Qualified associations can be used for weak entities, but not only.

Class Diagram Relationships

Some of those subtleties depend on your need, and are subjective, but are important tool to design properly a database, and relieving the programmer from the burden of figuring out many details.

Exercises

Exercise 4.1

Name the three high-level models we will be learning about in this class (expand the acronyms).

Exercise 4.2

What could be the decomposition of an attribute used to store an email address? When could that be useful?

Exercise 4.3

What would be the benefit of having a composite attribute “Phone” made of two attributes (Number and Description) being multi-valued? Answer this question, and draw the resulting attribute.

Exercise 4.4

Draw the ER diagram for a “COMPUTER” entity that has one multivalued attribute “Operating_System”, a composite attribute “Devices” (decomposed into “Keyboard” and “Mouse”) and an “ID” key attribute.

Exercise 4.5

Draw the ER diagram for a “CELLPHONE” entity that has a composite attribute “Plan” (decomposed into “Carrier” and “Price”), an “MIN” (Mobile Identification Number) key attribute, and a multi-valued “App_Installed” attribute.

Exercise 4.6

Name one difference between a primary key in the relational model and a key attribute in the ER model.

Exercise 4.7

What is a derived attribute? Give two examples and justify them.

Exercise 4.8

Invent an entity type with at least one composite attribute and one atomic attribute, but no multi-valued attributes. Identify a possible key attribute and draw the entity type you obtained using the conventions we used in class.

Exercise 4.9

What is the degree of a relationship type?

Exercise 4.10

What is a self-referencing, or recursive, relationship type? Give two examples.

Exercise 4.11

What does it mean for a binary relationship type “Owner” between entity types “Person” and “Computer” to have a cardinality ratio of M : N?

Exercise 4.12

What are the two possible structural constraints on a relationship type?

Exercise 4.13

Draw the diagram for a “VideoGame” entity that would allow to store the name of the game, the supported platform(s) and the release date. Then, add a recursive relationship on that entity called “Is the sequel of” and specify all the constraints.

Exercise 4.14

Draw a diagram to represent a relationship type R between two entities types A and B such that:

  • An entity in A may or may not be in relationship R with an entity in B.
  • An entity in B must be in relationship R with an entity in A.
  • An entity in A can be in relationship R with at most one entity in B.
  • An entity in B can be in relationship R with any number of entities in A.
Exercise 4.15

Express the constraints represented in the following diagram in plain English.

Exercise 4.16

What does it mean for a binary relationship type “is the Chair of” between entity types “Professor” and “Department” to have a cardinality ratio of 1:N? Would it make sense to be have a total participation constraint on one side, and if yes, on which side?

Exercise 4.17

Express the constraints represented in the following diagram in plain English.

Exercise 4.18

For the following binary relationships, suggest cardinality ratios based on the common-sense meaning of the entity types.

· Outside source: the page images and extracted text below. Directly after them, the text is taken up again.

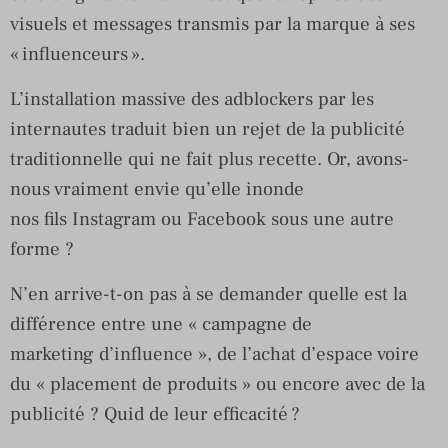
visuels et messages transmis par la marque à ses
« influenceurs ».
L’installation massive des adblockers par les
internautes traduit bien un rejet de la publicité
traditionnelle qui ne fait plus recette. Or, avons-
nous vraiment envie qu’elle inonde
nos fils Instagram ou Facebook sous une autre
forme ?
N’en arrive-t-on pas à se demander quelle est la
différence entre une « campagne de
marketing d’influence », de l’achat d’espace voire
du « placement de produits » ou encore avec de la
publicité ? Quid de leur efficacité ?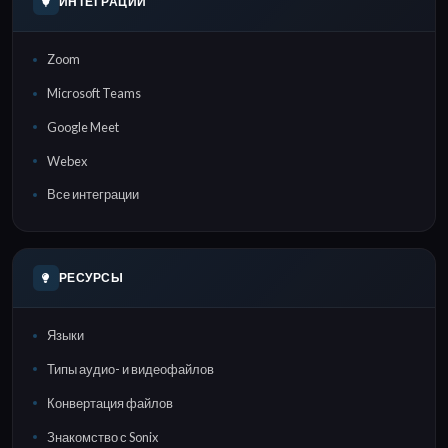
ИНТЕГРАЦИИ
Zoom
Microsoft Teams
Google Meet
Webex
Все интеграции
РЕСУРСЫ
Языки
Типы аудио- и видеофайлов
Конвертация файлов
Знакомство с Sonix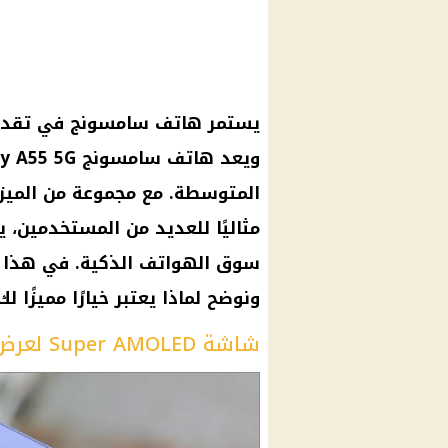
يستمر هاتف سامسونج في تقديم
المتوسطة. مع مجموعة من الميزات
مثاليًا للعديد من المستخدمين،
سوق الهواتف الذكية. في هذا ا
ونوضح لماذا يعتبر خيارًا مميزًا لك
شاشة Super AMOLED لعرض مذهل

Entity 1 Cardinality Ratio Entity 2
STUDENT : MAJOR
CAR : TAG
INSTRUCTOR : LECTURE
INSTRUCTOR : OFFICE
COMPUTER : OPERATING_SYSTEM
Exercise 4.19

Give an example of a binary relationship type of cardinality 1 : N.

Exercise 4.20

Give an example of a binary relationship type of cardinality N : 1 and draw the corresponding diagram (you do not have to include details on the participating entity types).

Exercise 4.21

Draw an ER diagram with a single entity type, with two stored attributes, and one derived attribute. In your answer, it should be clear that the value for the derived attribute can always be obtained from the value(s) of the other attribute(s).

Exercise 4.22

Draw an ER diagram expressing the total participation of an entity type “BURGER” in a binary relation “CONTAINS” with an entity type “INGREDIENT”. What would be the cardinality ratio of such a relation?

Exercise 4.23

Under what condition(s) can an attribute of a binary relationship type be migrated to become an attribute of one of the participating entity types?

Exercise 4.24

Consider the following diagram:

  1. Express the constraints represented in the diagram in plain English.
  2. Imagine there is a “FromIP” attribute on the “OPENED_BY” relationship that stores the IP used by the user to open the ticket. Could you migrate the attribute to one of the entity? Explain how you would do it, or why it is impossible.
Exercise 4.25

Consider the following diagram:

  1. Express the constraints about the maximums represented in the diagram in plain English.
  2. Briefly explain why there are no total participation constraints on this diagram.
Exercise 4.26

Suppose a “PRODUCES” relationship with an attribute “Amount” exists between a “PRODUCER” entity type and a “MOVIE” entity type, with ratio 1 : M. Migrate the “Amount” attribute to one of the entity types and draw the resulting diagram.

Exercise 4.27

Suppose a “MEMBERSHIP relationship with an attribute”Level” (e.g., “silver”, “platinium”, etc.) exists between a “PERSON” entity type and a “CLUB” entity type, with ratio M : 1. Migrate the “Level” attribute to one of the entity types and draw the resulting diagram.

Exercise 4.28

Assume with have three entity types, “Lecture Notes”, “Class” and “Professor.”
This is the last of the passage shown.